His thesis is that digital eyewear equipped with thermal imaging cameras would offer a much more efficient way to screen travelers for elevated temperatures. This, in turn. would do much more to protect public health than the haphazardly employed touchless thermometers currently being rolled out to select airports. "If my Augmented Reality thermal imaging glasses detect a person with a heat signature of over 99 degrees Fahrenheit," Rampolla notes, "a digital overlay alert pop-up could appear in front of my eyes." Instead of stopping individuals and pointing a thermometer at them, security personnel could simply stroll the halls looking for passersby with elevated heat signatures.
Although there aren't any commercially available sets of eyewear that come equipped with thermal cameras, Rampolla argues that the technology is already available and easily adaptable to this use. FLIR One, he notes, has an attachable device for the iPhone 5S that can turn it into a thermal imagine device for $349.99.
One issue Joe doesn't address in this article (although I know it must be on his mind) is privacy. Do individuals walking through an airport or down a sidewalk have a privacy interest in their heat signature? Would thermal scans of pedestrians invade those rights?
The idea is not as novel as it may sound. Back in 2001, the U.S. Supreme Court decided in Kyllo v. United States that police had conducted an unconstitutional search of the defendant's home when they used thermal scanners to scan the heat signature of the defendant's home from a public street.
Whether Kyllo applies to the technology Rampolla proposes may hinge on the significance of the pedestrians' choice to take themselves (and thus theri heat signatures) out of their private homes and into the public sphere. This question parallels the conversations currently underway about facial recognition technology. Those who object to the use of facial recognition in public assert a "right to remain anonymous in public." The trouble is that the law has never actually recognized such a right. The anonymity we usually enjoy in public places has been a function of practical constraints rather than legal safeguards.

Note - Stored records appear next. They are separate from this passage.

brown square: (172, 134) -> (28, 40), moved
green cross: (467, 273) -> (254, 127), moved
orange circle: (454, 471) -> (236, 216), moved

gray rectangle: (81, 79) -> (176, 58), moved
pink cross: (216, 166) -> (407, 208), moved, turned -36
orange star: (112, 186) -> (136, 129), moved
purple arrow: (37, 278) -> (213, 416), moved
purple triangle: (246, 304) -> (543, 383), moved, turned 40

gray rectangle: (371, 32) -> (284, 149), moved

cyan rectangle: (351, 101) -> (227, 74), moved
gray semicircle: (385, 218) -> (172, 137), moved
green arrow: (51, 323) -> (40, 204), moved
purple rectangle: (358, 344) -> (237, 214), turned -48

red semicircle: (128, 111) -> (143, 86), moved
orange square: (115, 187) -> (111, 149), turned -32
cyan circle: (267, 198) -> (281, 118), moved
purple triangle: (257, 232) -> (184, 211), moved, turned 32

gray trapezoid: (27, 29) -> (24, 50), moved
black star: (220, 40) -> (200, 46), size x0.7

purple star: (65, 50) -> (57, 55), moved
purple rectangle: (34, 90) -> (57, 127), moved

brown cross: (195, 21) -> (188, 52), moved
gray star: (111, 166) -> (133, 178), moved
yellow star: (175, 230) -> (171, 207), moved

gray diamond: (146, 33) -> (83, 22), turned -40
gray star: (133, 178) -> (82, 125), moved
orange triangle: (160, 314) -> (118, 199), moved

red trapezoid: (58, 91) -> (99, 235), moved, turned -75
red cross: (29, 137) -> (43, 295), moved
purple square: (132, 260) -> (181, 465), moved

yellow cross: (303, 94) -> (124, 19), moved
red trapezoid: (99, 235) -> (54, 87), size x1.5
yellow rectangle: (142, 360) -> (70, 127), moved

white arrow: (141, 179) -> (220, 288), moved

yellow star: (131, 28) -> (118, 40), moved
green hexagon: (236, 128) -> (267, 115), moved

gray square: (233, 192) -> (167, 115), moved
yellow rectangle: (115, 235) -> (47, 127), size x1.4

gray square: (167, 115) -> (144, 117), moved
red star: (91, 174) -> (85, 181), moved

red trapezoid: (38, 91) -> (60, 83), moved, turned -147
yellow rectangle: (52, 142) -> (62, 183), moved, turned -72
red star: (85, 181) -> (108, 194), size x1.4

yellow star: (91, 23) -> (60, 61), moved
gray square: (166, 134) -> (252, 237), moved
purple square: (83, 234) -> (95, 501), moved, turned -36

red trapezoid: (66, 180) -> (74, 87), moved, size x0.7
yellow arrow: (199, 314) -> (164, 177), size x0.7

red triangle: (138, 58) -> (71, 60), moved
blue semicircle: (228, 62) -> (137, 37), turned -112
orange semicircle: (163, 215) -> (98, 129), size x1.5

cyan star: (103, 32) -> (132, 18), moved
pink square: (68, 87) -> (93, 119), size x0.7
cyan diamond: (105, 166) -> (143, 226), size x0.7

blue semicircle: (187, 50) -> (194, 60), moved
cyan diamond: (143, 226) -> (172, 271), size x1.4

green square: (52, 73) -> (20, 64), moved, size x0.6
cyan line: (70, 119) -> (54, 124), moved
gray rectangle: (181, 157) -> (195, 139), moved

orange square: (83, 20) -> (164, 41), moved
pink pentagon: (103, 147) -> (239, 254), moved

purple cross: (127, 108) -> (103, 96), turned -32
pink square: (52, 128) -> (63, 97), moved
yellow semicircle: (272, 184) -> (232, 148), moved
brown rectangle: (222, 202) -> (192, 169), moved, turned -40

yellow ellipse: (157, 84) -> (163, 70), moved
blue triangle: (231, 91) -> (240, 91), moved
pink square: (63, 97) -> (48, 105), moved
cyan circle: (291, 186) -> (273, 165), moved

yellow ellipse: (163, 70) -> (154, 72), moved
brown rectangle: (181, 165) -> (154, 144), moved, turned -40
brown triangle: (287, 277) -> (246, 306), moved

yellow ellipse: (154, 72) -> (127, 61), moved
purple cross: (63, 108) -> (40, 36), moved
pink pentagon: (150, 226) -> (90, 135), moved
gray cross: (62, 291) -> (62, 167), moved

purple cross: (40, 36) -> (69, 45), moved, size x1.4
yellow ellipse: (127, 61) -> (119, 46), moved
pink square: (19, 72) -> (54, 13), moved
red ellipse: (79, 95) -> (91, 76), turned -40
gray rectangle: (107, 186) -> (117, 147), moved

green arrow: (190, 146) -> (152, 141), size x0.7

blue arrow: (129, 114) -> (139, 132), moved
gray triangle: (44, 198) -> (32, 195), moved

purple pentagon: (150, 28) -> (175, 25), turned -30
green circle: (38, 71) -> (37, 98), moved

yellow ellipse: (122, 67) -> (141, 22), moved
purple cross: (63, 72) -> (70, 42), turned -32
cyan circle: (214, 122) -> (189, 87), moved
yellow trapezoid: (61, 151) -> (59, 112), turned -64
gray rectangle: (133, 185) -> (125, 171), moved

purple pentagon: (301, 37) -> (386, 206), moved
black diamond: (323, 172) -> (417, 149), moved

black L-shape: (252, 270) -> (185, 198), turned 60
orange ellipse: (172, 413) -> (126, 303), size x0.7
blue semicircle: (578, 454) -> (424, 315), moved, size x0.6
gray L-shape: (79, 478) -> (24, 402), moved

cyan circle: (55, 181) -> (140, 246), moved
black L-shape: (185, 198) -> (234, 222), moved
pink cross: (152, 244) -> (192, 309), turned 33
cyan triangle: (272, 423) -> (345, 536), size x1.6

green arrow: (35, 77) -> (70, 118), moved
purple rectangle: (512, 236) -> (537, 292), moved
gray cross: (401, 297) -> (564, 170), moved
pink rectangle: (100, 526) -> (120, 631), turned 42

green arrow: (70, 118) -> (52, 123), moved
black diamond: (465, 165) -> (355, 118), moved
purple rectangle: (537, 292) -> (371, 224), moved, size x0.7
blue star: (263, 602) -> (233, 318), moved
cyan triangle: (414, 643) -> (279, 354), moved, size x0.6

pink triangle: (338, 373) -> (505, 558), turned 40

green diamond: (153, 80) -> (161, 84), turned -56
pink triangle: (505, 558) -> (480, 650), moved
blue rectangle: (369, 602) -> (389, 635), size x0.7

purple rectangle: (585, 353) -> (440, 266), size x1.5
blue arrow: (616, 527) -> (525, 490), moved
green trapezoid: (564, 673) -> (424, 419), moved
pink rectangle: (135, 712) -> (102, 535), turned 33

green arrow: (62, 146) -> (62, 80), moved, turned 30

The obvious security concerns surrounding mass transit also weight heavily against an assertion of privacy rights here. Travelers are already forced to submit to TSA body scans and random pat-downs. Already, those same security personnel are beginning to use touchless thermometers to verify temperature, and international travelers ar required by law to answer questions about their health truthfully. It is difficult to see how hands-free scanning of travelers' temperature is any more invasive, as long as the scan takes place in public.